It's good you wrote the paper because it shows clearly many of the misconceptions about the uncertainty principle.
First you need to see a correct statement of it. Suppose you have a large number of similarly prepared systems ie all are in the same quantum state. Divide them into two equal lots. In the first lot measure position to a high degree of accuracy. QM places no limit on that accuracy - its a misunderstanding of the uncertainty principle thinking it does. The result you get will have a statistical spread. In the second lot measure momentum to a high degree of accuracy - again QM places no limit on that. It will also have a statistical spread.

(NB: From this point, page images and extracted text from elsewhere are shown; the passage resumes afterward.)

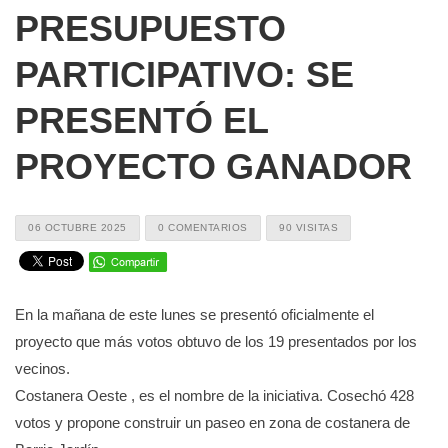
PRESUPUESTO
PARTICIPATIVO: SE
PRESENTÓ EL
PROYECTO GANADOR
06 OCTUBRE 2025
0 COMENTARIOS
90 VISITAS
En la mañana de este lunes se presentó oficialmente el
proyecto que más votos obtuvo de los 19 presentados por los
vecinos.
Costanera Oeste , es el nombre de la iniciativa. Cosechó 428
votos y propone construir un paseo en zona de costanera de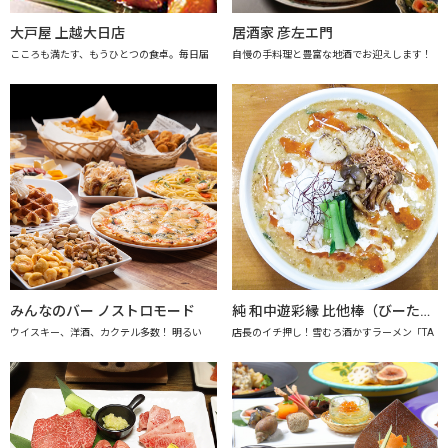
大戸屋 上越大日店
居酒家 彦左エ門
こころも満たす、もうひとつの食卓。毎日届
自慢の手料理と豊富な地酒でお迎えします！
みんなのバー ノストロモード
純 和中遊彩縁 比他棒（びーたーばん）
ウイスキー、洋酒、カクテル多数！ 明るい
店長のイチ押し！雪むろ酒かすラーメン「TA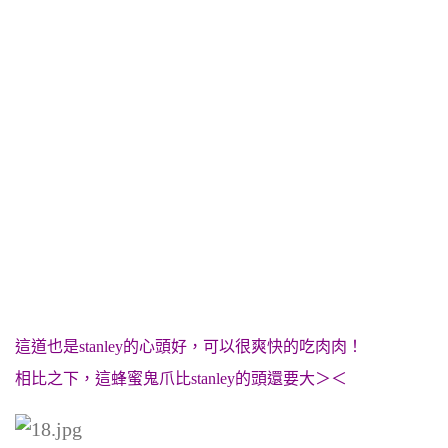
這道也是stanley的心頭好，可以很爽快的吃肉肉！
相比之下，這蜂蜜鬼爪比stanley的頭還要大＞＜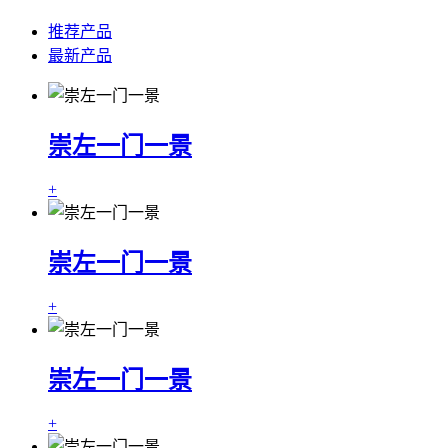
推荐产品
最新产品
崇左一门一景
+
崇左一门一景
+
崇左一门一景
+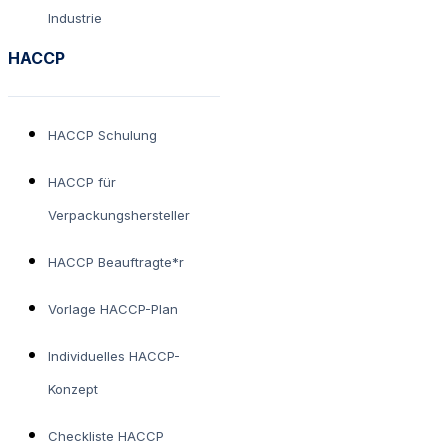
Industrie
HACCP
HACCP Schulung
HACCP für
Verpackungshersteller
HACCP Beauftragte*r
Vorlage HACCP-Plan
Individuelles HACCP-
Konzept
Checkliste HACCP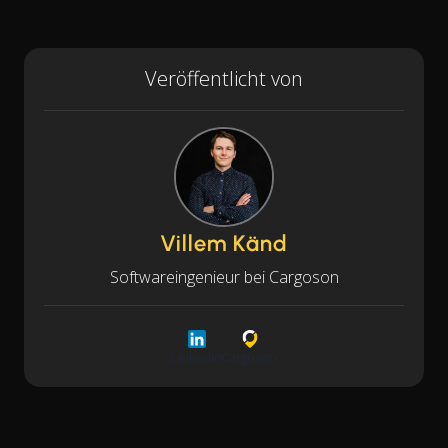
Veröffentlicht von
Villem Känd
Softwareingenieur bei Cargoson
LinkedIn
Cargoson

The variances of those spreads will be as per the Heisenberg Uncertainty principle.
You correctly identify its relationship the the famous double slit - but unfortunately your treatment is a bit convoluted.

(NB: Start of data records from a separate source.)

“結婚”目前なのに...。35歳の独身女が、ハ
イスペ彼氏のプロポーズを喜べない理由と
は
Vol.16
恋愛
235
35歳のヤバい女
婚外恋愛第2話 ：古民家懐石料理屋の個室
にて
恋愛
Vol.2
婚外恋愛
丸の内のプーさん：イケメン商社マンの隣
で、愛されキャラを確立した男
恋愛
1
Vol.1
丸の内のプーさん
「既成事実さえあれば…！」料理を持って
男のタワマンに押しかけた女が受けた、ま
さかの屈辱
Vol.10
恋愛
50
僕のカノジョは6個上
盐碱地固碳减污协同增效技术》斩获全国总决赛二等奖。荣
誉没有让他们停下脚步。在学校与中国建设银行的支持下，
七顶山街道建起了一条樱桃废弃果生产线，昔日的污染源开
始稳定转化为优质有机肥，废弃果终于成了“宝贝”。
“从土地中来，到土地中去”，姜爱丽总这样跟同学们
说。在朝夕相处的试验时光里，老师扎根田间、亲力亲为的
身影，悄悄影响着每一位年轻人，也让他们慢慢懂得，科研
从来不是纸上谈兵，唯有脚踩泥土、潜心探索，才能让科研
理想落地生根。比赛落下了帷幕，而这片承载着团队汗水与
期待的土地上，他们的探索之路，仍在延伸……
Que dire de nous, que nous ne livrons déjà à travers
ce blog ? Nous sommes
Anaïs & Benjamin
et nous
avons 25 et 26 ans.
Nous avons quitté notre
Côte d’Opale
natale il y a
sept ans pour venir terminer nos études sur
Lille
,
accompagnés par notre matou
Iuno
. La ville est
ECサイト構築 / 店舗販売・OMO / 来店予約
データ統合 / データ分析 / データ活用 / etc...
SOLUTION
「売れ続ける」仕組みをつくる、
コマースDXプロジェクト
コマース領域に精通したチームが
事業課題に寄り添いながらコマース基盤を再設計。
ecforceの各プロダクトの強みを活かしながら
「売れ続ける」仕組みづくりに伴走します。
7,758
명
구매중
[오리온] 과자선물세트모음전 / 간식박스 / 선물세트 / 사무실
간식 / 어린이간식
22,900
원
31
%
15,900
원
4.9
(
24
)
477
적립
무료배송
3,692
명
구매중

Here is a correct treatment:
http://cds.cern.ch/record/1024152/files/0703126.pdf
Note, while the above is way way better than usual pop-sci treatments its not correct either:
http://arxiv.org/abs/1009.2408
To make matters worse even that is wrong. Its a very disconcerting issue with physics that as you progress you often need to unlearn and relearn things. Its quite maddening really.
To understand the uncertainty relation you need to read an advanced book like Ballentine that carefully explains it. Discussions by the early pioneers like Heisenberg were WRONG as pointed out by Bohr. Yet get trotted out and repeated over and over again.

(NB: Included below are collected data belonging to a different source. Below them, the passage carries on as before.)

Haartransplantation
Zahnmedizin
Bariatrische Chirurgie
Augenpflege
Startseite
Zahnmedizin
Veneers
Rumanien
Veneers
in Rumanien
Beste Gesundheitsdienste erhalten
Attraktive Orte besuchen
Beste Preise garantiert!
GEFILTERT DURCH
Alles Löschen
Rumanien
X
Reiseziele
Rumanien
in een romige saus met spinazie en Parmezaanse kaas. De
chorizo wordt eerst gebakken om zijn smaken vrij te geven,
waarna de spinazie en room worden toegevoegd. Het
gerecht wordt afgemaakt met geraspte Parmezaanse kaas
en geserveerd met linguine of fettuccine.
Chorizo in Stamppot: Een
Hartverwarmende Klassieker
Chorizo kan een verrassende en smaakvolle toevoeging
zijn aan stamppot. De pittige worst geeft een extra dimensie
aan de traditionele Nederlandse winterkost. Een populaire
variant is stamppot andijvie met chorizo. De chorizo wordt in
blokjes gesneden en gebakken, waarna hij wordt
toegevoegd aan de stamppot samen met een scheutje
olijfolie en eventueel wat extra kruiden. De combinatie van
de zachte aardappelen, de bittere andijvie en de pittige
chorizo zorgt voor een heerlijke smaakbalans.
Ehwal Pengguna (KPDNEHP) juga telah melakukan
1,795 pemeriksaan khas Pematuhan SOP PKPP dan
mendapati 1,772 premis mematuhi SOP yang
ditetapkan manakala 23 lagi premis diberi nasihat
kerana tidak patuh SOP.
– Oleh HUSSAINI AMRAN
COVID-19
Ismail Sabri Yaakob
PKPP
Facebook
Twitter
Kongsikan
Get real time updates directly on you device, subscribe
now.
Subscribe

I know you put a lot of work into that paper and I would not be inclined to waste it. Instead learn a bit more about what it really says and use it as an example of misconceptions in physics that get corrected as you progress. Other examples you mention are wave-particle duality and complementary. They are both wrong (although complementarity is a bit too wishy washy to actually disprove, so best to use it with great care for that exact reason) but beginner texts, like micsonceptions about the uncertainty relations, promulgate it.
IMHO here is a MUCH better view of QM:
http://www.scottaaronson.com/democritus/lec9.html
Like I said see if you can make your paper about quantum misconceptions rather than scrap it. There are many of them - its actually quite insidious:
http://arxiv.org/abs/quant-ph/0609163
Also be very careful of what early QM pioneers said. With the notable exception of Dirac they were basically all wrong:
http://www.fisica.ufmg.br/~dsoares/cosmos/10/weinberg-einsteinsmistakes.pdf
The reason Dirac wasn't wrong is he basically said - shut up and calculate - although often attributed to him or Feynman it was in fact a quote from David Mermin
http://www.physicsandmore.net/resources/Shutupandcalculate.pdf
Nor do I think that is basically Copenhagen - but that is a whole new thread. Most interpretations are simply arguments about the meaning of probability:
http://math.ucr.edu/home/baez/bayes.html
Shut up and calculate doesn't worry about that either.